# Hidden Markov Model (HMM)

## Notation
* $T$ - length of the observation sequence
* $N$ - number of (hidden) states
* $M$ - number of observables
* $Q = \{q_0, q_1, ..., q_{N-1}\}$ - hidden states ($|Q| = N$).
* $V = \{0, 1, ..., M-1\}$ - set of possible observations ($|V| = M$).
* $A$ - state transition probabilities
* $B$ - observation probability matrix
* $\pi$ - initial state probability distribution
* $\mathcal{O} = (\mathcal{O}_0, \mathcal{O}_1, ..., \mathcal{O}_{T-1})$ - observation sequence
* $X = (x_0, x_1, ..., x_{T-1})$ where $x_t \in Q$ - hidden state sequence

Having that set defined, we can calculate the probability of any state and observation using the matrices:
* $A = \{a_{i,j}\}$ - being an $N \times N$ transition matrix.
* $B = \{b_{k,j}\}$ - being an $M \times N$ 'emission' matrix.

The probabilities associated with transition and observation (emission) are:
* $a_{i,j} = p(q_j^{(t + 1)} | q_i^{(t)})$,
* $b_j(k) = p(\mathcal{O}_k^{(t)} | q_j^{(t)})$.

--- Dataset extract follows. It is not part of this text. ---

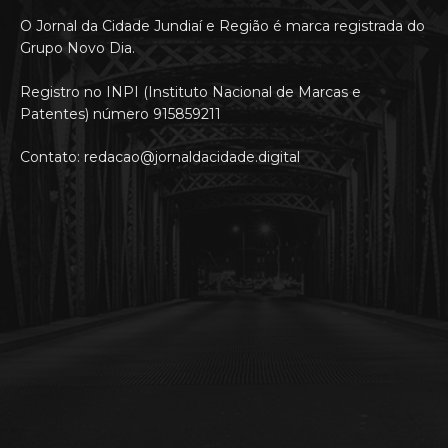
O Jornal da Cidade Jundiaí e Região é marca registrada do
Grupo Novo Dia.
Registro no INPI (Instituto Nacional de Marcas e
Patentes) número 915859211
Contato: redacao@jornaldacidade.digital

The model is therefore defined as a collection: $\lambda = (A, B, \pi)$.

In [2]:
import numpy as np
import matplotlib.pyplot as plt
%matplotlib inline
import pandas as pd
import copy

Here the input would be transition probability and emission probability

In [3]:
class HMM():
    
    def __init__(self, transmission_probability, emission_probability, obs=None):
        
        self.transmission_probability = transmission_probability
        self.emission_probability = emission_probability
        
        self.n = emission_probability.shape[1]
        self.m = emission_probability.shape[0]
        
        self.observations = None
        
        self.forward =[]    #alpha
        self.backward = []  #beta
        
        self.psi = []
        
        self.forward_final = [0, 0]
        self.backward_final = [0, 0]
        
        self.state_probability = []
        
        self.obs = obs
        
        self.emiss_ref = {}
    
    def assume_obs(self):
        
        #If observation labels are not given, will assume that the emission probabilities are in given order order.
    
        obs = list(set(list(self.observations)))
        obs.sort()
        for i in range(len(obs)):
            self.emiss_ref[obs[i]] = i
        return obs
    
    def train(self, observations, iterations = 10):
        
        # T no of observations
        self.observations = observations
        self.obs = self.assume_obs()
        self.psi = [[[0.0] * (len(self.observations)-1) for i in range(self.n)] for i in range(self.n)]
        self.state_initial = [[0.0] * (len(self.observations)) for i in range(self.n)]
        for i in range (iterations):
            old_transmission = self.transmission_probability.copy()
            old_emission = self.emission_probability.copy()
            
            self.expectation()
            self.maximization()
            
    def expectation(self):
               
        self.forward = self.forward_recurse(len(self.observations))
        self.backward = self.backward_recurse(0)
        self.get_state_initial()
        self.get_psi()
    
    def get_psi(self):
        
        for t in range(1, len(self.observations)):
            for j in range(self.n):
                for i in range(self.n):
                    self.psi[i][j][t-1] = self.calculate_psi(t, i, j)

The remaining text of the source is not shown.